Cold wallets are an actual portable device. You can use them to download and store your cryptos. They’re considered more secure than hot wallets because you actually have physical possession of the device were your currency is stored. They can be purchased generally for under $200. Popular cold wallets include Trezor and Ledger. (Once again, we’re not endorsing either, only reporting that those are known cold wallet options.)

Final Thoughts

This article is meant to be only an introduction on how to buy Bitcoin and not a recommendation. As noted in the article, Bitcoin is true speculation, in that its “value” is based entirely on the idea that someone else will pay a higher price in the future than you paid to buy it. This is also known as the greater fool theory, and even though it’s a strategy that ultimately is doomed to fail, plenty of people have made fortunes in speculations based on nothing more.

If you do plan to buy Bitcoin, keep your position small. A 5% allocation is probably plenty, and 10% is almost certainly too much.
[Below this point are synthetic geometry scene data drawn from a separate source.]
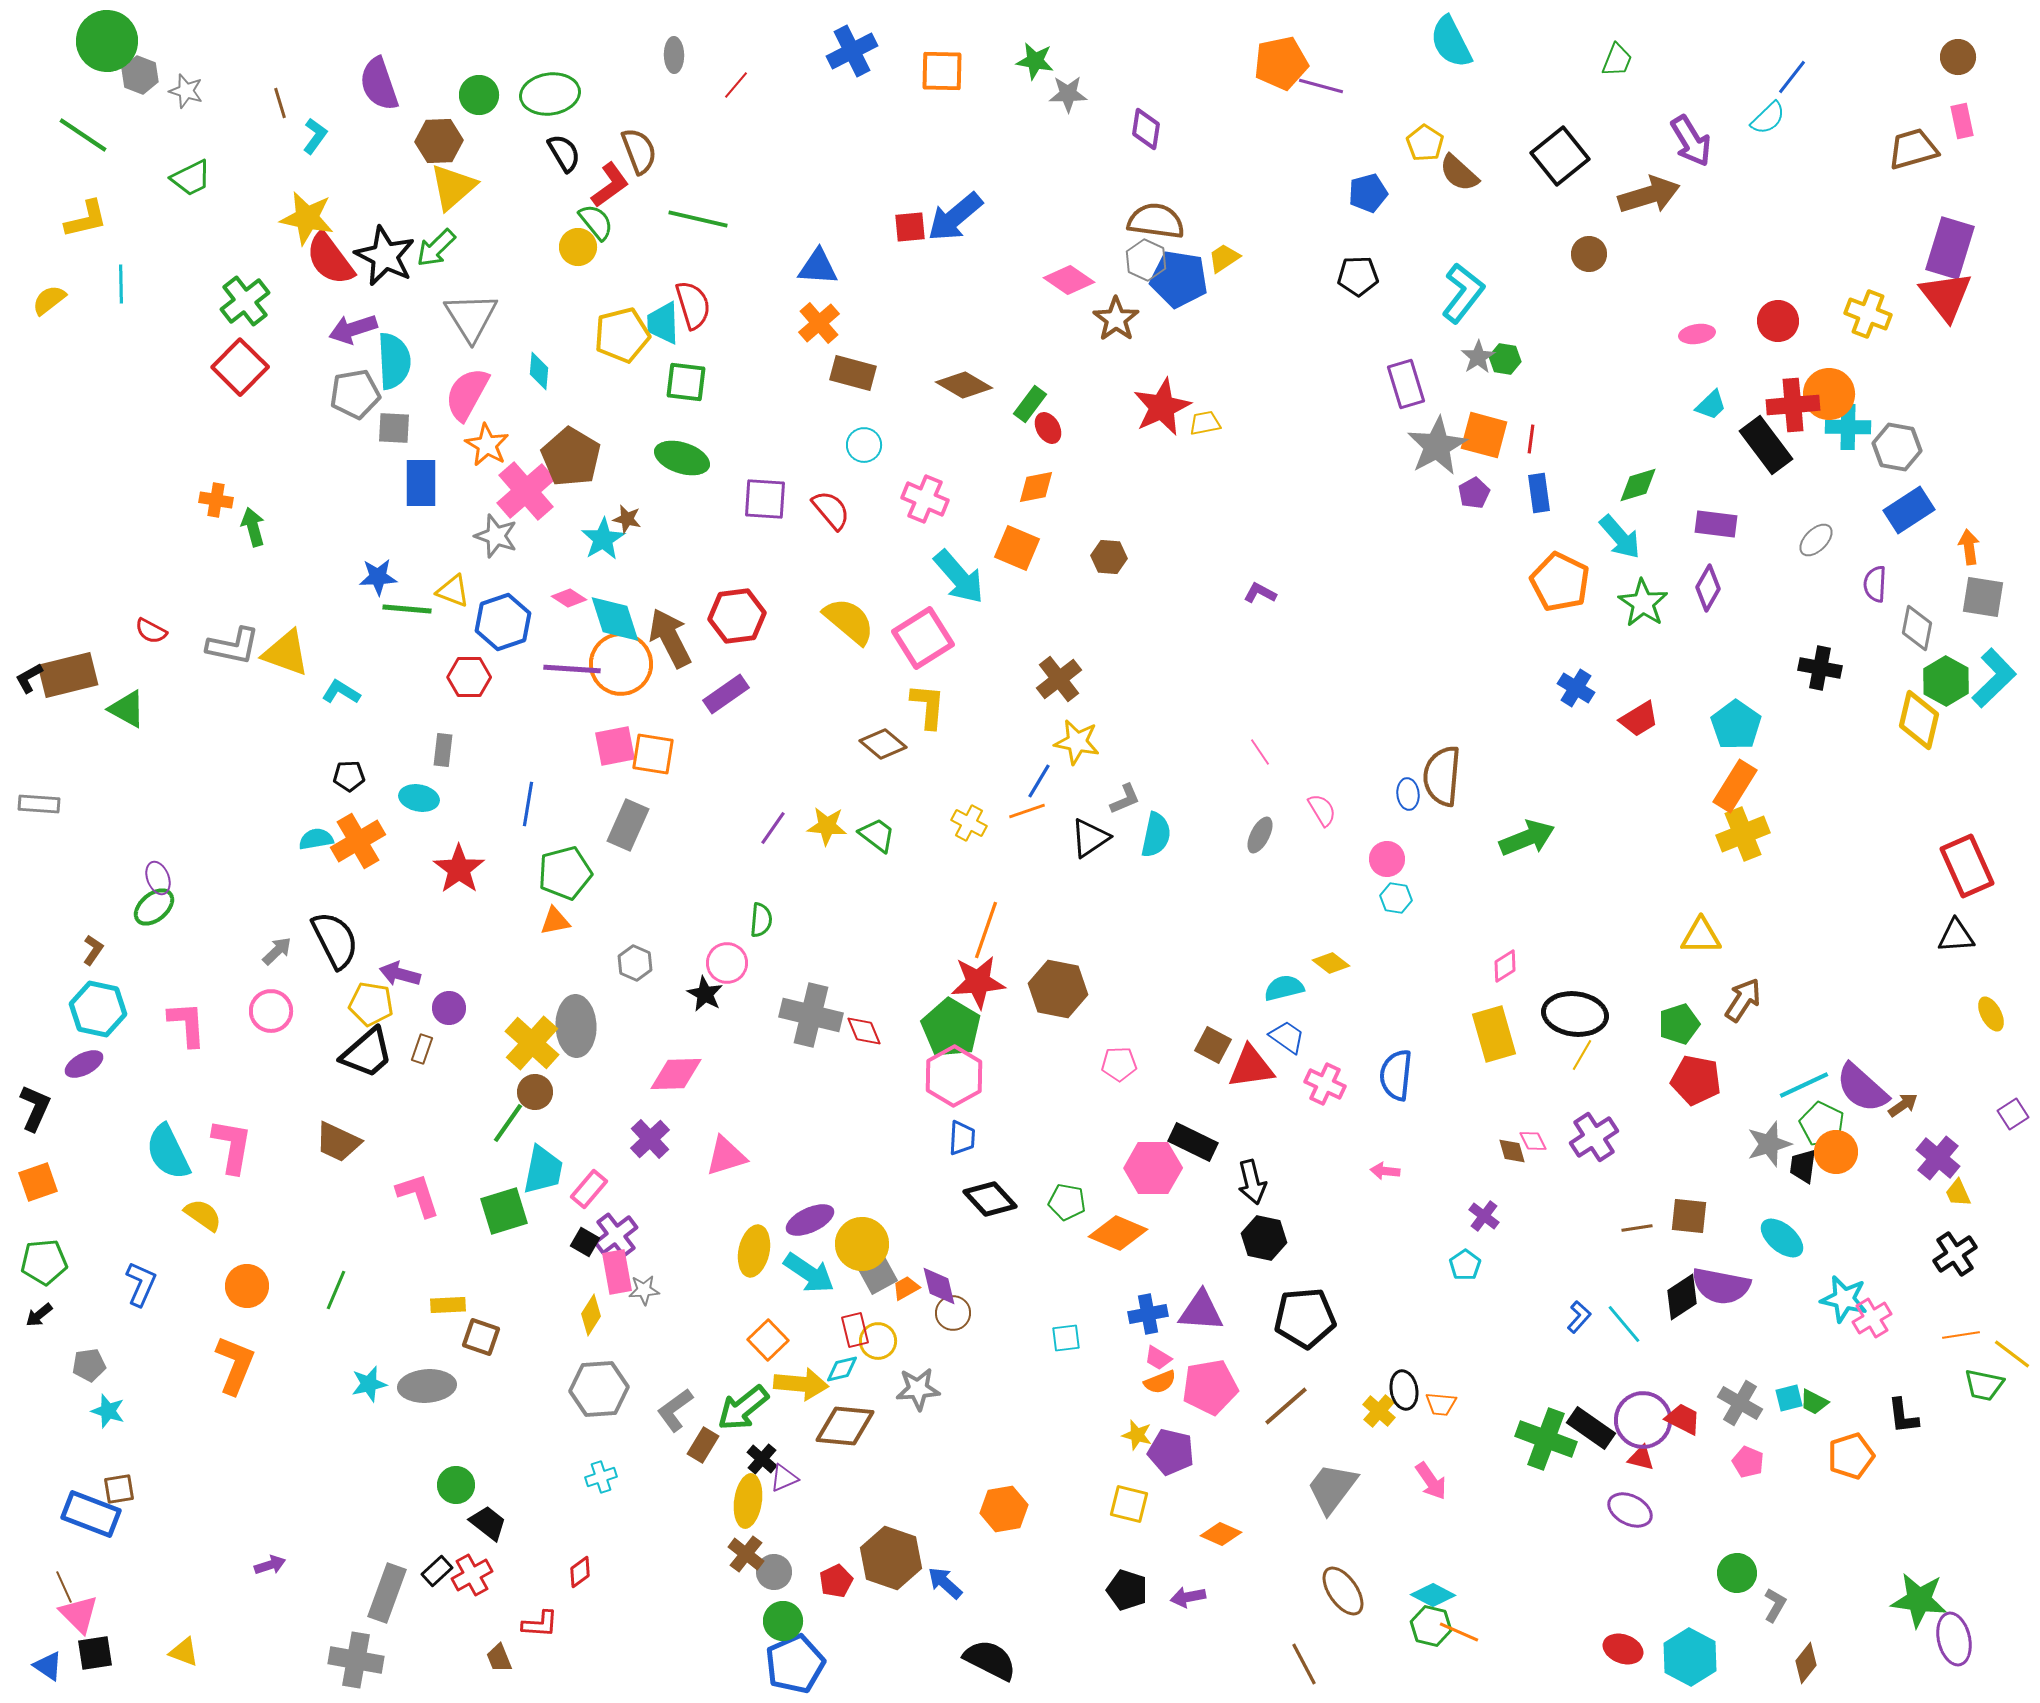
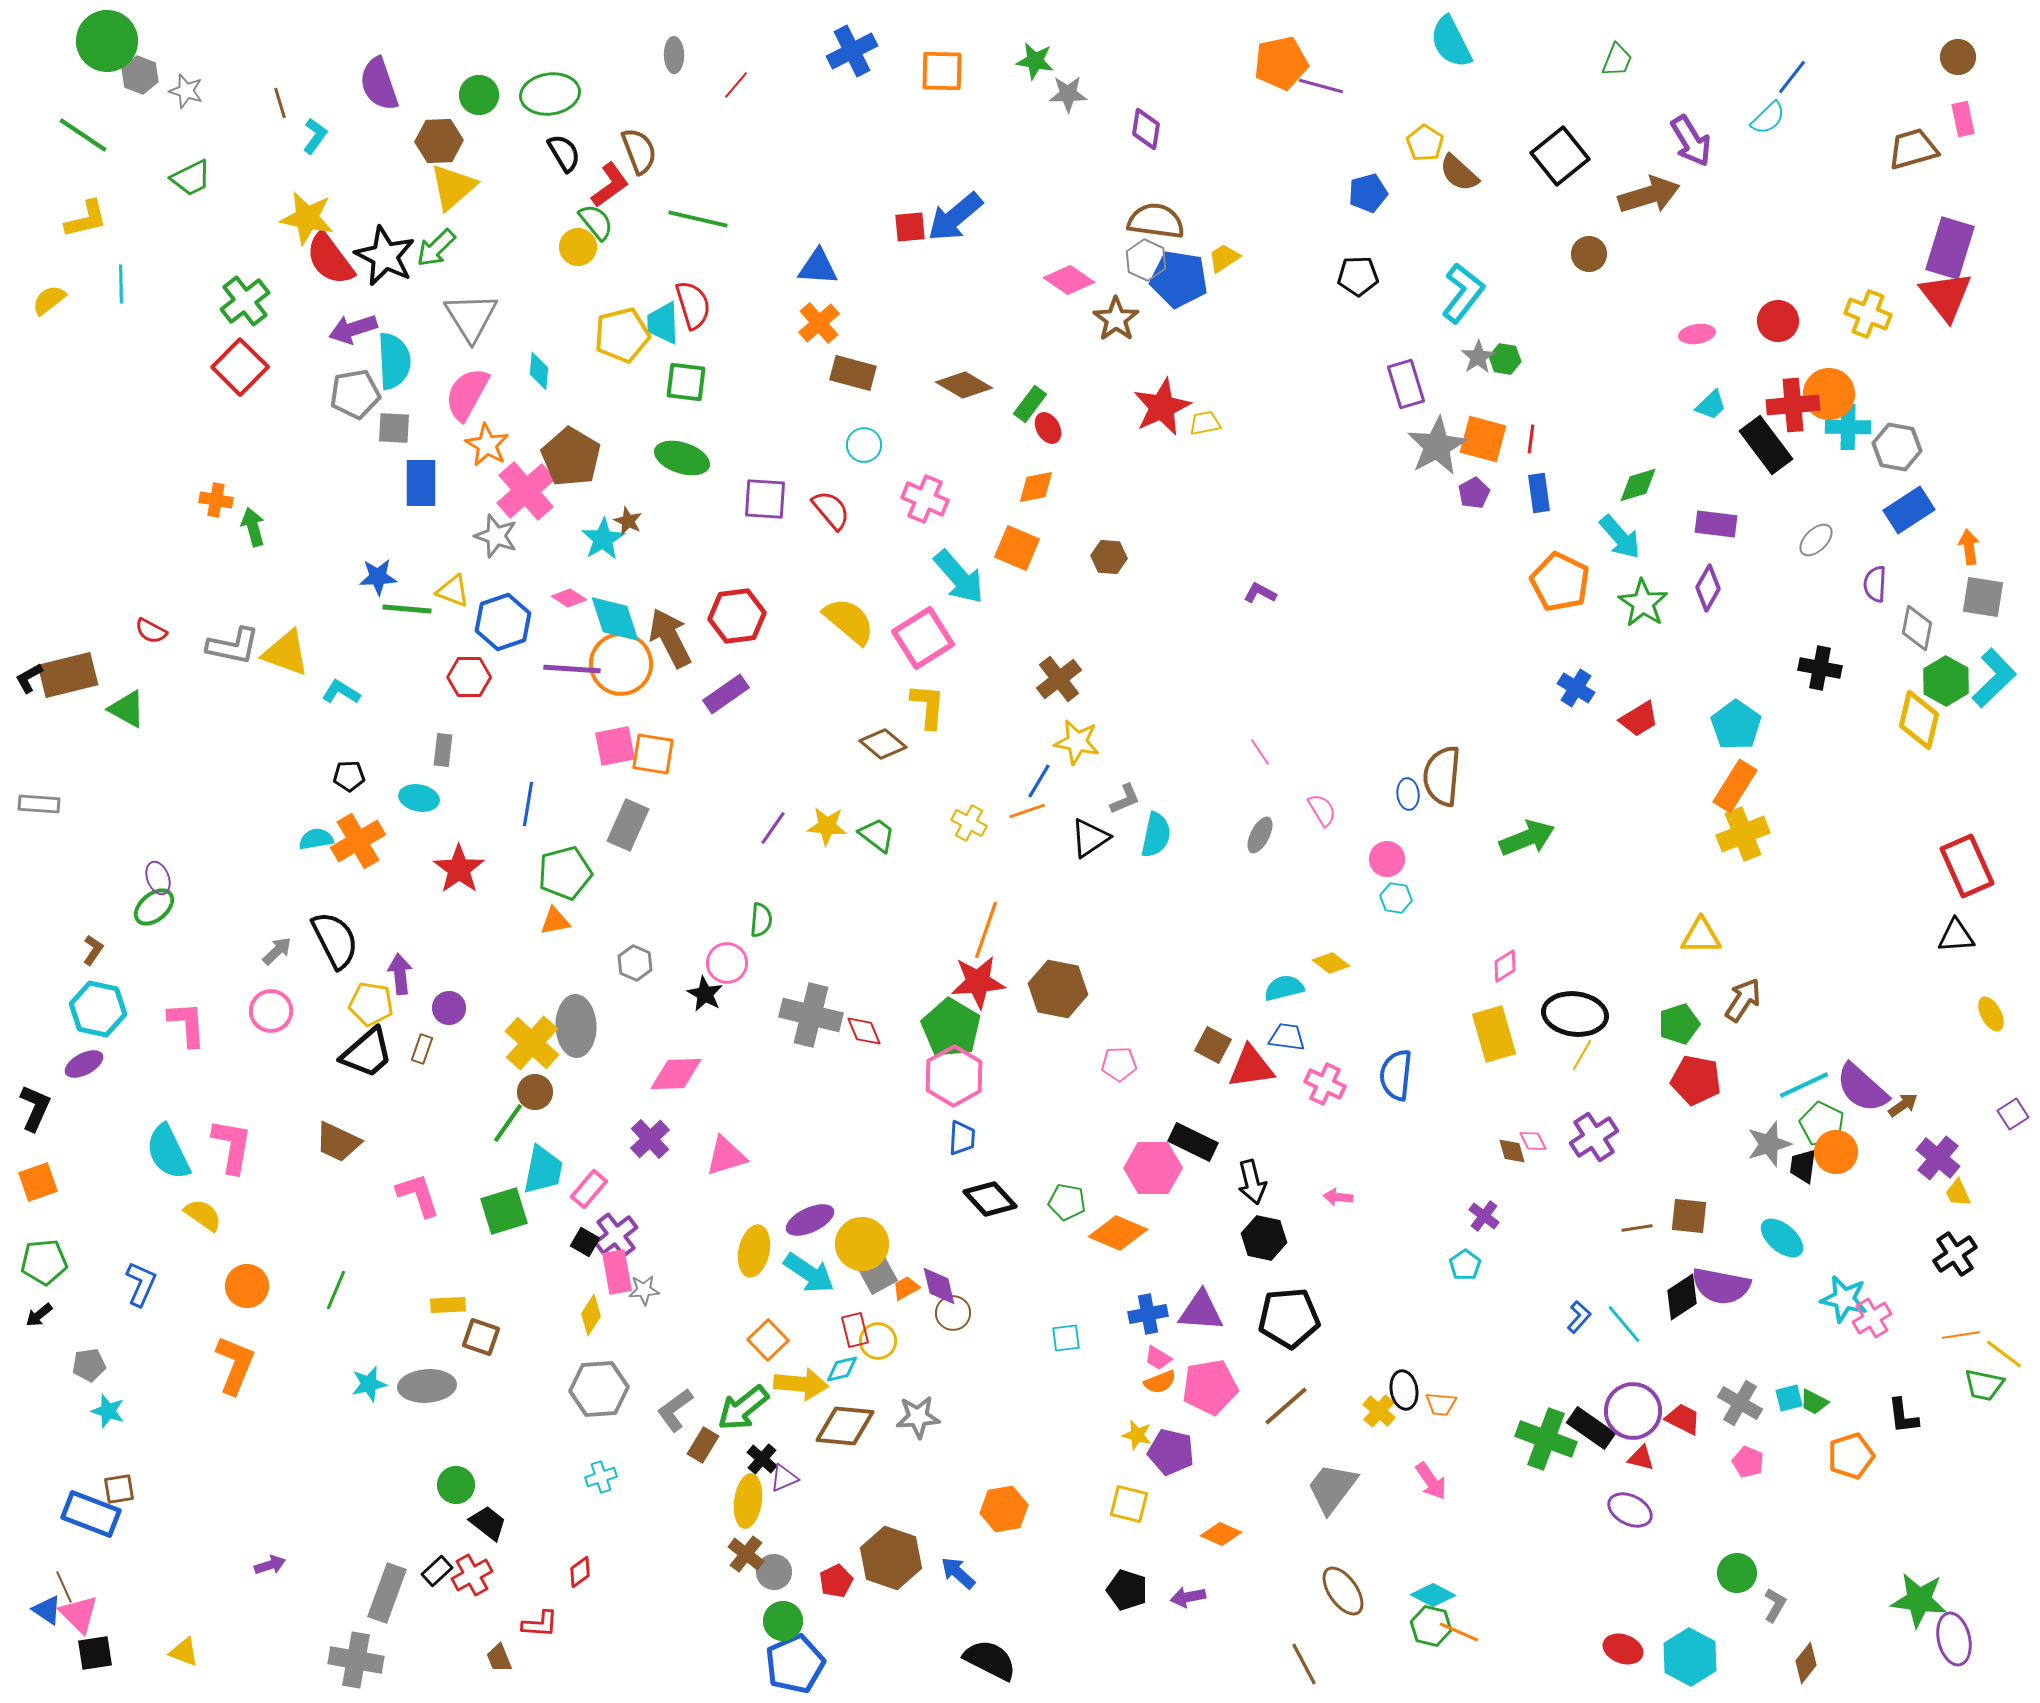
pink rectangle at (1962, 121): moved 1 px right, 2 px up
orange square at (1484, 435): moved 1 px left, 4 px down
brown star at (627, 519): moved 1 px right, 2 px down; rotated 12 degrees clockwise
purple arrow at (400, 974): rotated 69 degrees clockwise
blue trapezoid at (1287, 1037): rotated 27 degrees counterclockwise
pink arrow at (1385, 1171): moved 47 px left, 26 px down
black pentagon at (1305, 1318): moved 16 px left
yellow line at (2012, 1354): moved 8 px left
gray star at (918, 1389): moved 28 px down
purple circle at (1643, 1420): moved 10 px left, 9 px up
blue arrow at (945, 1583): moved 13 px right, 10 px up
blue triangle at (48, 1666): moved 1 px left, 56 px up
The vast majority of your portfolio should be invested in traditional assets, like stocks, bonds, funds, and real estate, with a small portion also held in cash equivalents for safety.

No matter how well Bitcoin seems to be performing at any given point in time, it’s important to keep a cool head. This is a speculation that tends to zigzag in short order. It can rise by 1,000% in a few months, then fall by 90% in just a few weeks, leaving you exactly where you started – if you’re lucky.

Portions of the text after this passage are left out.